Problem => Give the listing again in full and exactly, apart from its pictures.

Data extract =>
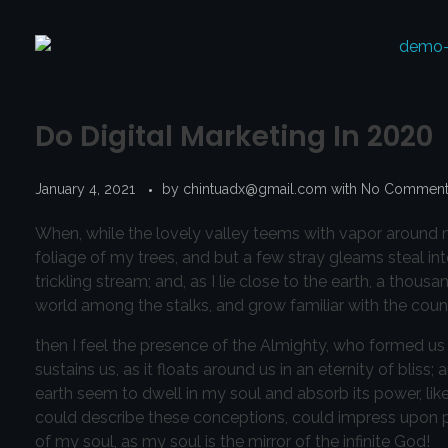
Do Digital Marketing In 2020
January 4, 2021
by
chintuadx@gmail.com
with
No Commen
When, while the lovely valley teems with vapor around m
foliage of my trees, and but a few stray gleams steal in
trickling stream; and, as I lie close to the earth, a thou
world among the stalks, and grow familiar with the count
then I feel the presence of the Almighty, who formed us 
sustains us, as it floats around us in an eternity of bl
earth seem to dwell in my soul and absorb its power, like
could describe these conceptions, could impress upon pape
of my soul, as my soul is the mirror of the infinite God!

Final answer =>
Do Digital Marketing In 2020
January 4, 2021
by
chintuadx@gmail.com
with
No Commen
When, while the lovely valley teems with vapor around m
foliage of my trees, and but a few stray gleams steal in
trickling stream; and, as I lie close to the earth, a thou
world among the stalks, and grow familiar with the count
then I feel the presence of the Almighty, who formed us 
sustains us, as it floats around us in an eternity of bl
earth seem to dwell in my soul and absorb its power, like
could describe these conceptions, could impress upon pape
of my soul, as my soul is the mirror of the infinite God!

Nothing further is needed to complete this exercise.